Problem to work on:
Restate the whole of the data below word for word, skipping the images.

::::::::

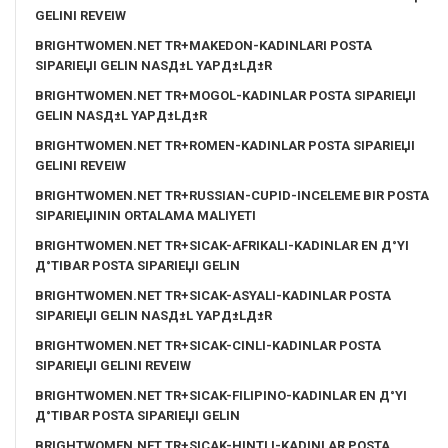
GELINI REVEIW
BRIGHTWOMEN.NET TR+MAKEDON-KADINLARI POSTA
SIPARIЕЏI GELIN NASД±L YAPД±LД±R
BRIGHTWOMEN.NET TR+MOGOL-KADINLAR POSTA SIPARIЕЏI
GELIN NASД±L YAPД±LД±R
BRIGHTWOMEN.NET TR+ROMEN-KADINLAR POSTA SIPARIЕЏI
GELINI REVEIW
BRIGHTWOMEN.NET TR+RUSSIAN-CUPID-INCELEME BIR POSTA
SIPARIЕЏININ ORTALAMA MALIYETI
BRIGHTWOMEN.NET TR+SICAK-AFRIKALI-KADINLAR EN Д°YI
Д°TIBAR POSTA SIPARIЕЏI GELIN
BRIGHTWOMEN.NET TR+SICAK-ASYALI-KADINLAR POSTA
SIPARIЕЏI GELIN NASД±L YAPД±LД±R
BRIGHTWOMEN.NET TR+SICAK-CINLI-KADINLAR POSTA
SIPARIЕЏI GELINI REVEIW
BRIGHTWOMEN.NET TR+SICAK-FILIPINO-KADINLAR EN Д°YI
Д°TIBAR POSTA SIPARIЕЏI GELIN
BRIGHTWOMEN.NET TR+SICAK-HINTLI-KADINLAR POSTA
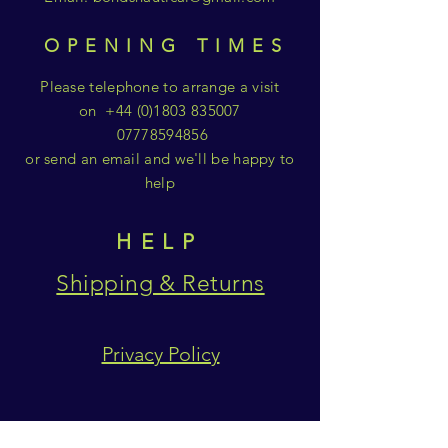
OPENING TIMES
Please telephone to arrange a visit
on
+44 (0)1803 835007
07778594856
or send an email and we'll be happy to
help
HELP
Shipping & Returns
Privacy Policy
SUBSCRIBE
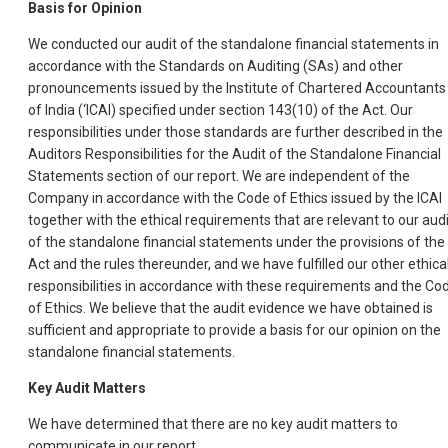
Basis for Opinion
We conducted our audit of the standalone financial statements in
accordance with the Standards on Auditing (SAs) and other
pronouncements issued by the Institute of Chartered Accountants
of India (‘ICAI) specified under section 143(10) of the Act. Our
responsibilities under those standards are further described in the
Auditors Responsibilities for the Audit of the Standalone Financial
Statements section of our report. We are independent of the
Company in accordance with the Code of Ethics issued by the ICAI
together with the ethical requirements that are relevant to our audi
of the standalone financial statements under the provisions of the
Act and the rules thereunder, and we have fulfilled our other ethica
responsibilities in accordance with these requirements and the Co
of Ethics. We believe that the audit evidence we have obtained is
sufficient and appropriate to provide a basis for our opinion on the
standalone financial statements.
Key Audit Matters
We have determined that there are no key audit matters to
communicate in our report.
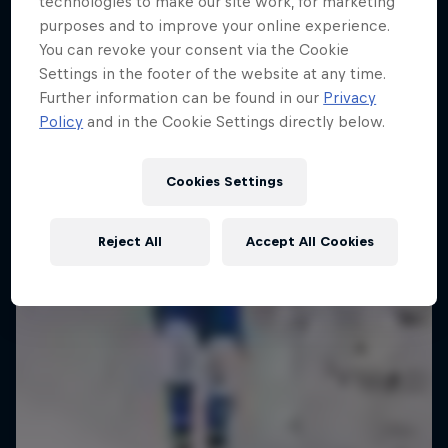
technologies to make our site work, for marketing
Ice in Jyväskylä
purposes and to improve your online experience.
You can revoke your consent via the Cookie
10 Photos
Settings in the footer of the website at any time.
Further information can be found in our
Privacy
Policy
and in the Cookie Settings directly below.
Cookies Settings
Reject All
Accept All Cookies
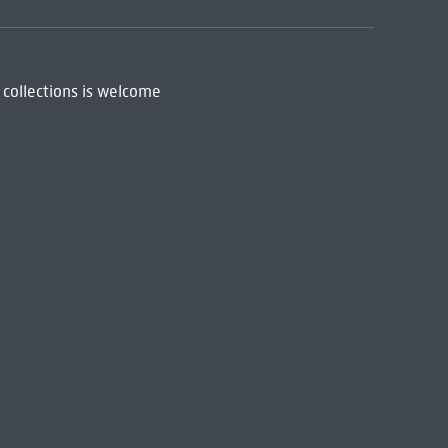
 collections is welcome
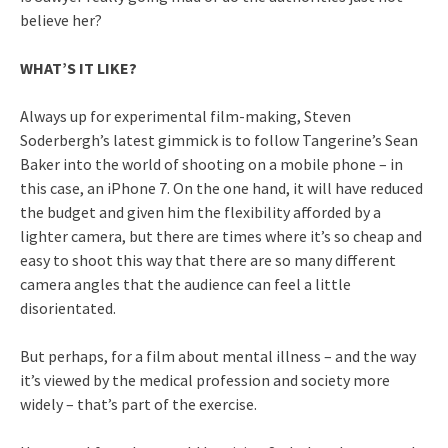
believe her?
WHAT’S IT LIKE?
Always up for experimental film-making, Steven
Soderbergh’s latest gimmick is to follow Tangerine’s Sean
Baker into the world of shooting on a mobile phone – in
this case, an iPhone 7. On the one hand, it will have reduced
the budget and given him the flexibility afforded by a
lighter camera, but there are times where it’s so cheap and
easy to shoot this way that there are so many different
camera angles that the audience can feel a little
disorientated.
But perhaps, for a film about mental illness – and the way
it’s viewed by the medical profession and society more
widely – that’s part of the exercise.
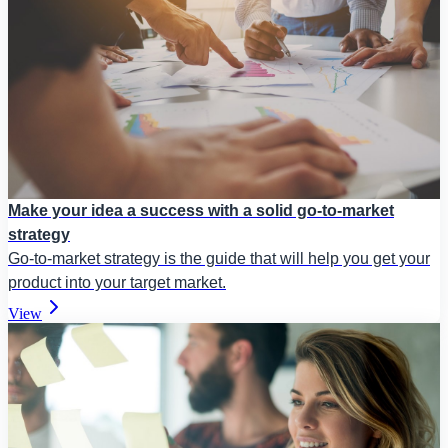
Make your idea a success with a solid go-to-market
strategy
Go-to-market strategy is the guide that will help you get your
product into your target market.
View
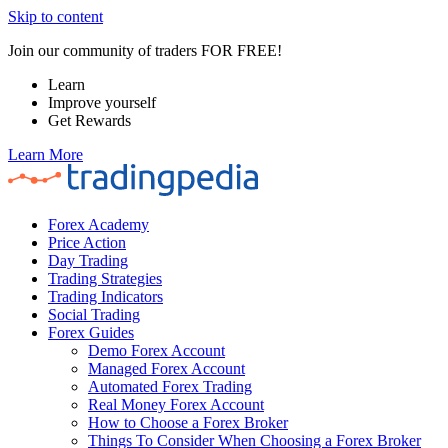
Skip to content
Join our community of traders FOR FREE!
Learn
Improve yourself
Get Rewards
Learn More
Forex Academy
Price Action
Day Trading
Trading Strategies
Trading Indicators
Social Trading
Forex Guides
Demo Forex Account
Managed Forex Account
Automated Forex Trading
Real Money Forex Account
How to Choose a Forex Broker
Things To Consider When Choosing a Forex Broker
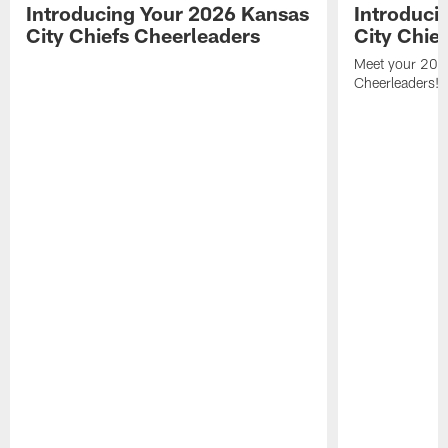
Introducing Your 2026 Kansas
Introduci
City Chiefs Cheerleaders
City Chie
Meet your 2025
Cheerleaders!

::::::::

Response box:
GELINI REVEIW
BRIGHTWOMEN.NET TR+MAKEDON-KADINLARI POSTA
SIPARIЕЏI GELIN NASД±L YAPД±LД±R
BRIGHTWOMEN.NET TR+MOGOL-KADINLAR POSTA SIPARIЕЏI
GELIN NASД±L YAPД±LД±R
BRIGHTWOMEN.NET TR+ROMEN-KADINLAR POSTA SIPARIЕЏI
GELINI REVEIW
BRIGHTWOMEN.NET TR+RUSSIAN-CUPID-INCELEME BIR POSTA
SIPARIЕЏININ ORTALAMA MALIYETI
BRIGHTWOMEN.NET TR+SICAK-AFRIKALI-KADINLAR EN Д°YI
Д°TIBAR POSTA SIPARIЕЏI GELIN
BRIGHTWOMEN.NET TR+SICAK-ASYALI-KADINLAR POSTA
SIPARIЕЏI GELIN NASД±L YAPД±LД±R
BRIGHTWOMEN.NET TR+SICAK-CINLI-KADINLAR POSTA
SIPARIЕЏI GELINI REVEIW
BRIGHTWOMEN.NET TR+SICAK-FILIPINO-KADINLAR EN Д°YI
Д°TIBAR POSTA SIPARIЕЏI GELIN
BRIGHTWOMEN.NET TR+SICAK-HINTLI-KADINLAR POSTA
OPENING TIMES
Please telephone to arrange a visit
on
+44 (0)1803 835007
07778594856
or send an email and we'll be happy to
help
HELP
Shipping & Returns
Privacy Policy
SUBSCRIBE
Basis for Opinion
We conducted our audit of the standalone financial statements in
accordance with the Standards on Auditing (SAs) and other
pronouncements issued by the Institute of Chartered Accountants
of India (‘ICAI) specified under section 143(10) of the Act. Our
responsibilities under those standards are further described in the
Auditors Responsibilities for the Audit of the Standalone Financial
Statements section of our report. We are independent of the
Company in accordance with the Code of Ethics issued by the ICAI
together with the ethical requirements that are relevant to our audi
of the standalone financial statements under the provisions of the
Act and the rules thereunder, and we have fulfilled our other ethica
responsibilities in accordance with these requirements and the Co
of Ethics. We believe that the audit evidence we have obtained is
sufficient and appropriate to provide a basis for our opinion on the
standalone financial statements.
Key Audit Matters
We have determined that there are no key audit matters to
communicate in our report.
technologies to make our site work, for marketing
Ice in Jyväskylä
purposes and to improve your online experience.
You can revoke your consent via the Cookie
10 Photos
Settings in the footer of the website at any time.
Further information can be found in our
Privacy
Policy
and in the Cookie Settings directly below.
Cookies Settings
Reject All
Accept All Cookies
 collections is welcome
believe her?
WHAT’S IT LIKE?
Always up for experimental film-making, Steven
Soderbergh’s latest gimmick is to follow Tangerine’s Sean
Baker into the world of shooting on a mobile phone – in
this case, an iPhone 7. On the one hand, it will have reduced
the budget and given him the flexibility afforded by a
lighter camera, but there are times where it’s so cheap and
easy to shoot this way that there are so many different
camera angles that the audience can feel a little
disorientated.
But perhaps, for a film about mental illness – and the way
it’s viewed by the medical profession and society more
widely – that’s part of the exercise.
Make your idea a success with a solid go-to-market
strategy
Go-to-market strategy is the guide that will help you get your
product into your target market.
View
Skip to content
Join our community of traders FOR FREE!
Learn
Improve yourself
Get Rewards
Learn More
Forex Academy
Price Action
Day Trading
Trading Strategies
Trading Indicators
Social Trading
Forex Guides
Demo Forex Account
Managed Forex Account
Automated Forex Trading
Real Money Forex Account
How to Choose a Forex Broker
Things To Consider When Choosing a Forex Broker
Introducing Your 2026 Kansas
Introduci
City Chiefs Cheerleaders
City Chie
Meet your 2025
Cheerleaders!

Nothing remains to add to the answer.